I've not the slightest idea what I'm ultimately going to do with this slightly used tamper. 

On the good side of the ledger, those Rogue Hoes are working out fantastically well.


----------



## Ridnparadise (Dec 14, 2007)

Do you mean one of those things that look like a geriatric walking frame? I thought those were only used to flatten trail ahead of a mobility scooter?


----------



## JonathanGennick (Sep 15, 2006)

Nah, I mean one of these:

Buy.com - TAMPER 10"X10" PRO WOOD HNDL

I wanted something to tamp with that day. The hardware store down the block had this cement-tamper thing. I bought it. I suppose it was a worthy try, but it'll probably just end up sitting idle in my basement for the rest of eternity.


----------



## ColorVoyeur (Jun 13, 2009)

That's a sweet tamper. McLeods are handy because of their versatility, but that tamper is way better than a McLeod at actually tamping. We use these to tamp down jumps and there is nothing better.


----------



## Mr. Lynch (Jun 11, 2010)

We use a tamper quite a bit. Using a tamper on the lead in/landing of jumps and on berms means less work/repair later on.


----------



## TFitz (Jun 21, 2008)

We use tampers like this all the time on just plain old trail segments where we've decided that crushed rock armoring is the solution to a problem.


----------



## 475856 (Feb 6, 2010)

TFitz said:


> We use tampers like this all the time on just plain old trail segments where we've decided that crushed rock armoring is the solution to a problem.

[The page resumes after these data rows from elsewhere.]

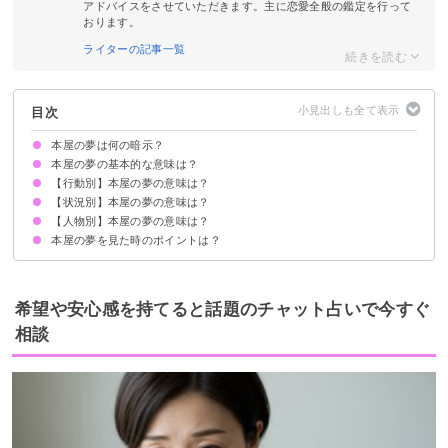
アドバイスをさせていただきます。主に恋愛全般の鑑定を行って
おります。
ライターの記事一覧
目次
本屋の夢は何の暗示？
本屋の夢の基本的な意味は？
【行動別】本屋の夢の意味は？
知的好奇心の高まりを暗示
状況によって意味が決まる
【状況別】本屋の夢の意味は？
本屋に行く夢【吉夢】
本屋で雑誌を見る夢【凶夢】
本屋で本を買う夢【吉夢】
本屋で立ち読みする夢【警告夢】
本屋を探す夢【警告夢】
本屋で本を探す夢【警告夢】
本屋で働く夢【吉夢】
本屋でデートする夢【吉夢】
本屋で本を盗む夢【警告夢】
【人物別】本屋の夢の意味は？
広い本屋の夢【吉夢】
本屋に人が多い夢【吉夢】
本屋が閉店している夢【警告夢】
古本屋の夢【警告夢】
本屋でほしい本がない夢【凶夢】
本屋の本棚が空っぽの夢【警告夢】
本屋で本を予約する夢【吉夢】
本屋の夢を見た時のポイントは？
本屋に異性と行く夢【願望夢】
本屋に好きな人と行く夢【願望夢】
本屋に元彼と行く夢【願望夢】
本屋に友達と行く夢【吉夢】
スキル磨きや読書など新しい学びをする
吉夢なら話さず警告夢や凶夢は人に話す
希望や安心感を持てると話題のチャット占いで今すぐ
相談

Same here for our trails. Not a bad piece of equipment. The only thing I can add is to weld a steel post on in place of the wooden handle that will break....


----------



## pascale27 (Aug 26, 2011)

ColorVoyeur said:


> That's a sweet tamper. McLeods are handy because of their versatility, but that tamper is way better than a McLeod at actually tamping. We use these to tamp down jumps and there is nothing better.


used a tamperer for a berm we recently built, helped getting the berm set way quicker than with a McLeod or shovels. But as a multi use trail tool a McLeod is hard to beat.


----------



## Ridnparadise (Dec 14, 2007)

That is a great tool. Not just for stabilising basic trail and berms, but for slamming rocks into the tread and also settling newly laid rock drains. Noisy though.


----------



## JonathanGennick (Sep 15, 2006)

Ok. Maybe I'll hold onto the thing then. It's heavy and awkward to carry, but it does actually tamp well.


----------



## Mr Berms (May 26, 2012)

I wouldn't be too concerned with how hard your tamper is to carry.
You will spend far more energy working with the wrong tools than carrying the correct ones to your trail repair.

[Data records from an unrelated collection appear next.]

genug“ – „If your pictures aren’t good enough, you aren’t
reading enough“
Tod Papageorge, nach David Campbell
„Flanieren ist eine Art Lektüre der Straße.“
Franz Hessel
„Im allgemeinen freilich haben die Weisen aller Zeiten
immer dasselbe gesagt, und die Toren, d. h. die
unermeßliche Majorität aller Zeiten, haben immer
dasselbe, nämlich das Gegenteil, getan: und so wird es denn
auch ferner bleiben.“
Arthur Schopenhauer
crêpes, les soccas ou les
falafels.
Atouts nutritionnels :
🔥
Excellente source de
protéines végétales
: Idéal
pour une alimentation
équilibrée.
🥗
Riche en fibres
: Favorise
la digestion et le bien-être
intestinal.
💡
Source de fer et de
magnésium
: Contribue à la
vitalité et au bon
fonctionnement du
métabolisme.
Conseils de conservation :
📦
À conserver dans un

If you are changing a riding surface you will need an effective tamping tool.


----------



## slocaus (Jul 21, 2005)

We use them frequently, for major repairs, for the skills park berms and jumps, table tops especially.

One unique use is the repair of a blown out trail due to a freak massive storm that dumped almost as much rain in two days as we normally get in a year. It blew out drains and then went down a steep old legacy trail that was a converted road. (We cannot reroute because of the seasonal stream and some plant species on both sides.)

So, even when muddy wet, you can fill the soil, lay some heavy visqueen sheeting over the top, and almost tamp the moisture out of the mud!


----------



## Mr Berms (May 26, 2012)

I like that sheet idea, it would stop dirt from sticking to the base of your tamper when working with moist soil.

On a side note, It looks like your trail could benefit from installing a rolling grade dip.
Thanks for sharing your pictures, It is always nice to see trail repairs that have been done with effort, Props to you.


----------



## slocaus (Jul 21, 2005)

Mr Berms said:


> I like that sheet idea, it would stop dirt from sticking to the base of your tamper when working with moist soil.
> 
> On a side note, It looks like your trail could benefit from installing a rolling grade dip.
> Thanks for sharing your pictures, It is always nice to see trail repairs that have been done with effort, Props to you.


Here is one of three, closely spaced, just at the top of that beast, after being rebuilt.









Torrential rains filled a wet boggy seep. It released, took out the pavers and culverts that normally handle the seep, or at least they did for 15 years. 



















Ran from above the horizon to the upper left, overflowing about 30 rolling drain dips with probably 100 times the volume of water they would normally have to handle.


----------



## Mr Berms (May 26, 2012)

It looks like you have got some great trails there Slocaus, but back onto the tamping thing...
(Sorry for steering this post off topic Jonathan)

I recently made a heavy duty tamper.

I have found that a McLeod will only tamp the very surface of a trail.
So I will tamp with a McLeod first then with the heavy tamper to get a compact trail surface right away.

There is a high stone content in the soil where I do trail work so sometimes a McLeod just won't press everything down.
Sometimes I even start a repair job with a 7 pound sledge hammer to squash any protruding stones down to the trail height if the trail section is extra rocky. (While wearing safety glasses of course)

Also if i am building a section up I squash any stones that are added in as fill to an even surface height so as the trail wears the stones don't poke out at you)

It is made up from 3mm steel plates and rubber sheeting and is bolted together so I can add or remove weight to suit the area i am working in.

The rubber in between the steel plates was added to reduce the noise created when pounding against stone.

There is a picture of my tamping tool in my photo album if anybody is interested, sorry but I don't have the correct post count to add images yet.


----------